Gettin’ hit by the culture stick.

(For starters, we will discuss Matt Wertz’s new album tomorrow [oh yes we will] because it is a beautiful piece of work.)

For today, I want to tell you about Adam and Wes and M&Ms and the Belcourt Theater.

I’m going to use Adam and Wes’s real names because you are going to totally be impressed with them by the end of this post and they are both single and I would love nothing more than two cultured single ladies to snatch these boys up due to the fact that I blogged about their high brow ways.

[They’re gonna kill me.]

Lyndsay and I deeply desire to be cultured and do artistic things around town. Adam and Wes have the same desire- they just actually DO the things. They are smart and fun and funny and kind and creative and they like to read and they love God and they are two of the dearest men in the world.

So over the weekend, I begged and pleaded for the boys to let me tag along to the Belcourt Theater where they are playing a series of Southern films. And, to be real honest, I actually selected the film we chose to see. [So what I’m saying is that I’m actually swinging the culture stick on this one.] I flipped through the options, reading the synopsis, and thought “The Sun Shines Bright” sounded like a great story.

The boys agreed.

So we found ourselves Tuesday night sitting boy / girl / boy in an almost empty movie theater [probably forty folks max], with a share size bag of M&Ms.

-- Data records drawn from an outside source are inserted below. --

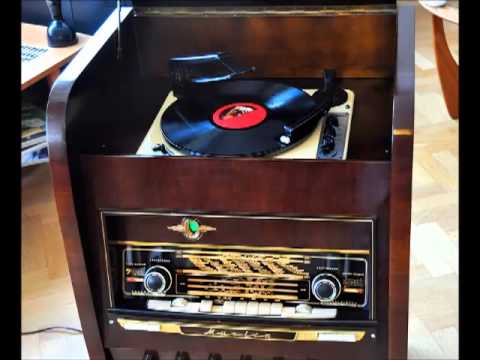 Where is `floor to left of record player`? The height and width of the screenshot is (360, 480). floor to left of record player is located at coordinates 38,268. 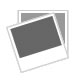 You are a GUI agent. You are given a task and a screenshot of the screen. Output one action in this format:
    pyautogui.click(x=<x>, y=<y>)
    Task: Click on the blank picture
    The image size is (80, 80).
    Given the screenshot: What is the action you would take?
    pyautogui.click(x=30, y=37), pyautogui.click(x=60, y=19)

Then in a moment of pure cultured joy, the film started with the faint clicking sound of the old reels. Not a DVD but the old school film reels. It was amazing.

I haven’t watched a lot of movies set in an early 1900s Southern town. Hearing the characters reminisce about the Civil War, watching the beauty of a community living without social media, and just trying to mentally see the color scheme in a movie that is a black and white film reel- it was such a good time.

[The dresses. I just always wish I could see the color of the dresses. And there were these beautiful lanterns hanging outside during a party- I wanted to see the yellow glow. Sue me.]

At this point in the blog post, my mom and both of my sisters are shaking their fists at the screen because I have long been the Downs Daughter That Does Not Like Old Movies. But there was something different about this. This film sort of felt like a prequel to To Kill A Mockingbird- it had some of the same Southern elements, courthouse stuff, racial focus, and one of those good-guy-to-the-core kind of characters.

Like Adam and Wes… line up, ladies.

[They are literally never going to speak to me again.]

One of my favorite parts of this film is that somehow the actors convinced me that this one little Kentucky town really understands community. And I haven’t even told you about the soundtrack or when Judge Priest risks re-election to give a respectable funeral to a less than respectable woman.

It was a beautiful storyline.

And gosh darn it if I didn’t tear up a little bit when the band played Dixie at the end.

The best part? Seeing that old movie didn’t make me “cultured” per say, but it sure makes me appreciate a culture that used to be.

Great movie. Great friends. Great candy.

I loved it.

. . . . . .

Do you have a favorite old movie? Share on, friend.